Our sympathy is with the 470 staff whose jobs may be affected by the proposed closures at Aintree and Fenstanton. Dairy Crest has its roots in British dairying, having grown from a division of the Milk Marketing Board and having a major dairy farmer constituent among its shareholders since publicly listing in 1996. Many of these staff will have provided years of service to UK dairying and dairy farmers.

That said, there is nothing more inevitable than change and as the 20,000 UK dairy farmers who have gone out of business since Dairy Crest listed will testify, rationalisation is a tough reality of the dairy sector, which hopefully will result in strength.

This is clearly the intent of the Dairy Crest board and on that basis I am confident the business is doing the right thing for its remaining staff, shareholders and farmers’ futures. According to Dairy Crest’s City statement on 17 April, the rationalisation is the upshot of a £75m investment programme, forcusing on the remaining plants at Severnside, Chadwell Heath and Foston.

The commercial reality of the liquid milk sector is tough. Dairy Crest, Arla and Wiseman are all struggling to maintain margin in the face of intense competition, while maintaining farmgate milk prices in the 30ppl region.

Sources of cost of production data put cost of production at or around 30ppl. So while processors may be looking to the farmgate price to relieve pressure, it would be at the expense of supply. Dairy farmers supplying quality milk into cheese contracts are commonly receiving more than 29ppl, and competition to secure direct supplies of raw milk is strong.

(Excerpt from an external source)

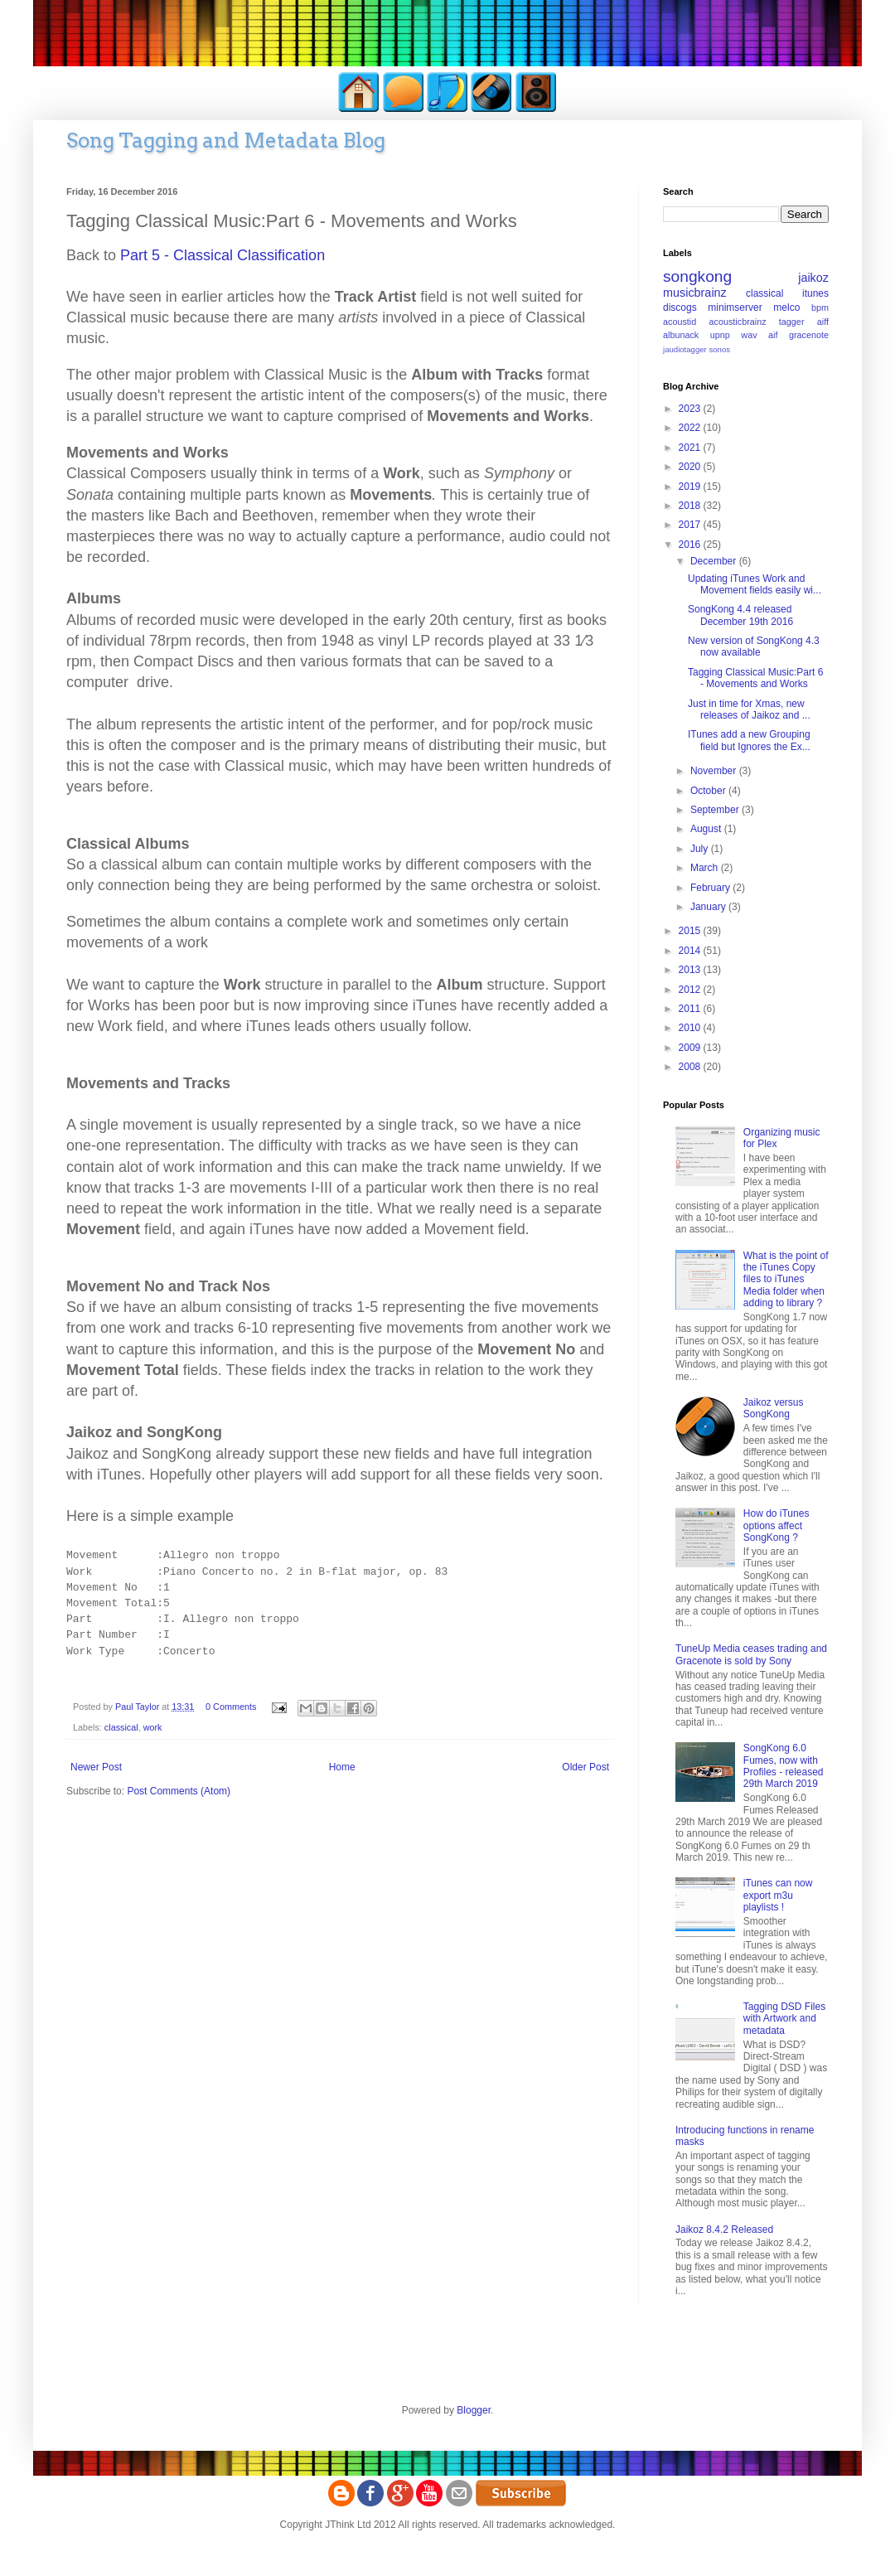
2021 (691, 447)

Over the past two years, the average retail price for a four-litre polybottle has fallen from £1.53 to £1.08 [DairyCo/DIN]. That represents 30% deflation in an environment of double-digit inflation elsewhere in grocery - surely this counter-inflationary trend is unsustainable? The ‘three F’ indicators - feed, fertiliser and fuel - have shown inflation of 21%, 29% and 75% respectively in the same timeframe.

This brings me on to the loss of the Tesco liquid contract. Some 24 core Tesco Development Group farmers will be affected and have been offered the opportunity to remain Tesco farmers by moving to Wiseman or Arla. While it’s only three per cent of Dairy Crest’s liquid business, it is significant. You can read what you want into Tesco’s contentment at having just two liquid suppliers.

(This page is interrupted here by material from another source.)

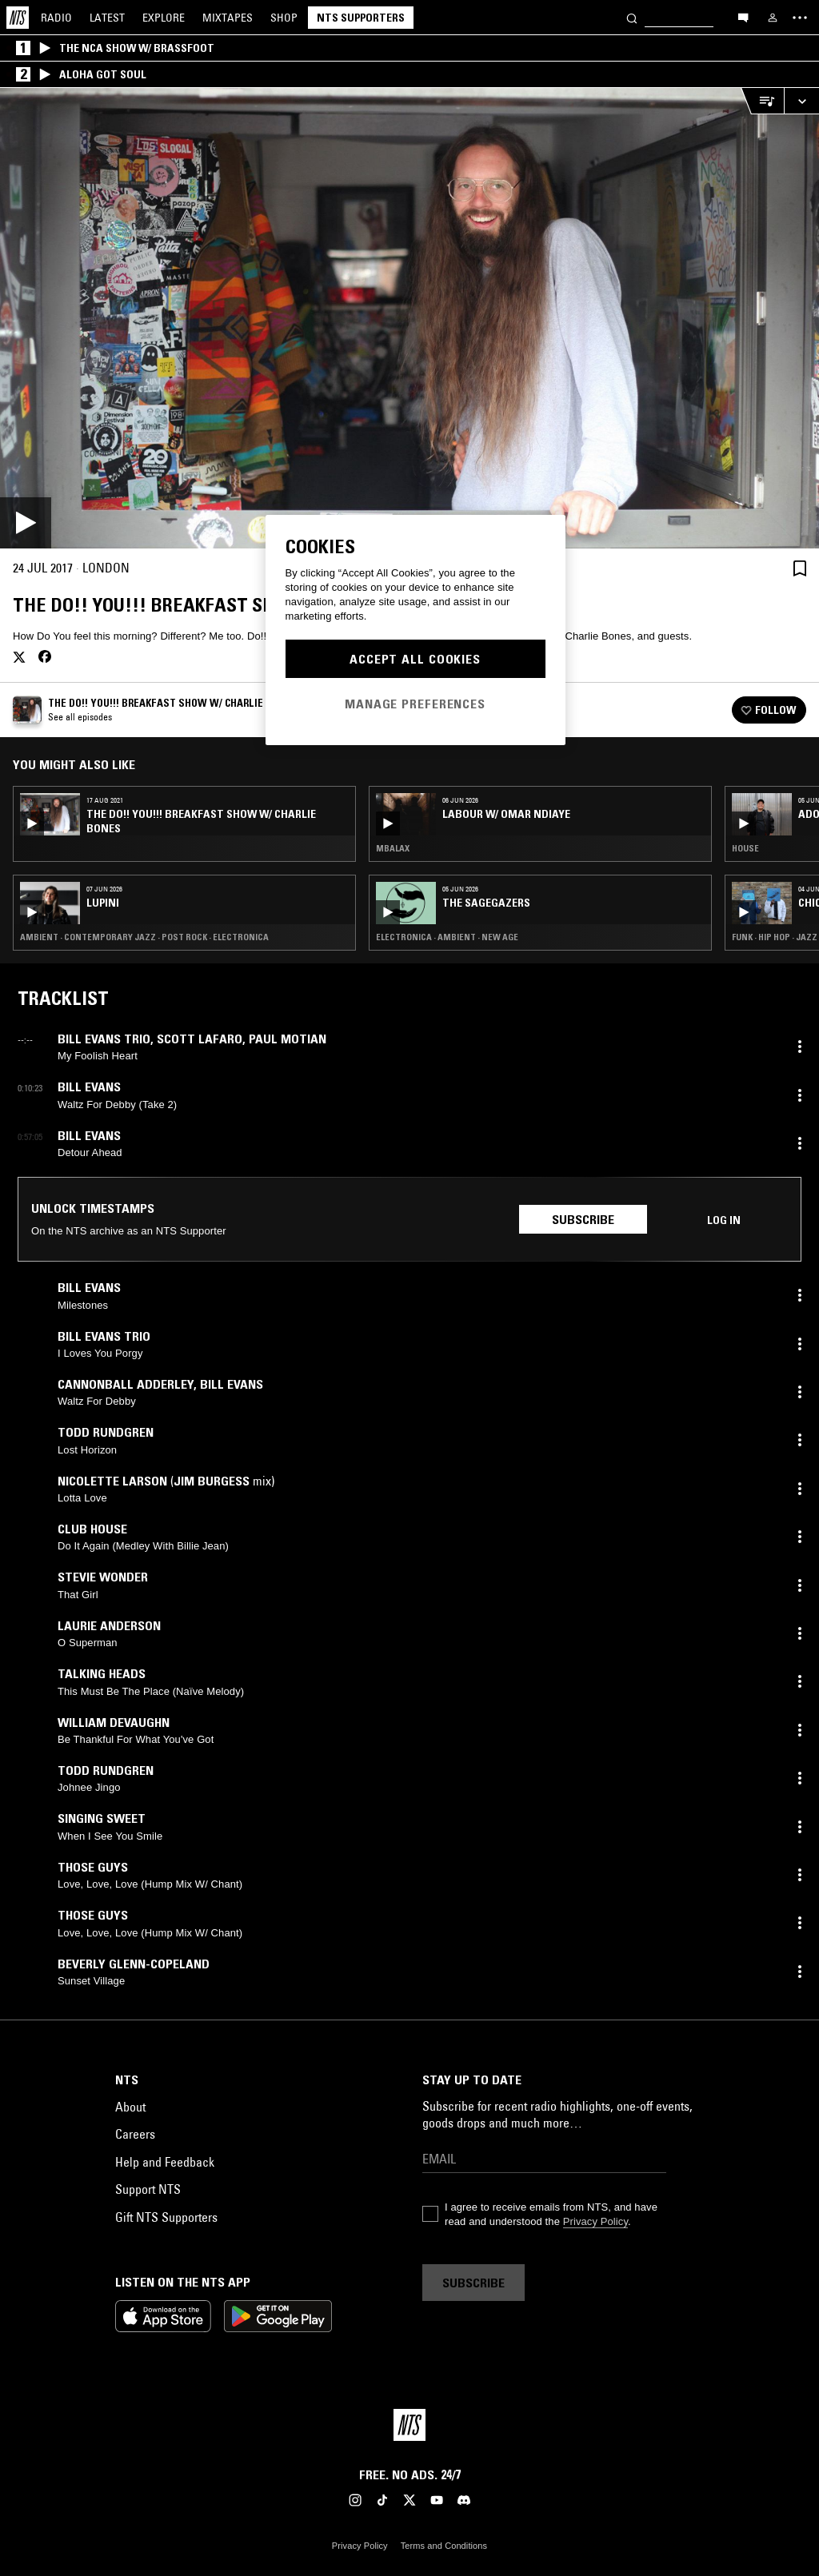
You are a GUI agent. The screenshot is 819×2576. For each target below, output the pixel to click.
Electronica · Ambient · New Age (447, 937)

The theme in dairy at the moment seems to be consolidation and rationalisation. Businesses have to become more efficient to compete, and efficiency and competitiveness on a global scale is something the NFU has called on the processing sector to achieve for many years.

UK dairy farmers are already among the most efficient in Europe, but they will not be resting on their laurels as they continue to invest in an efficient UK dairy sector for the future.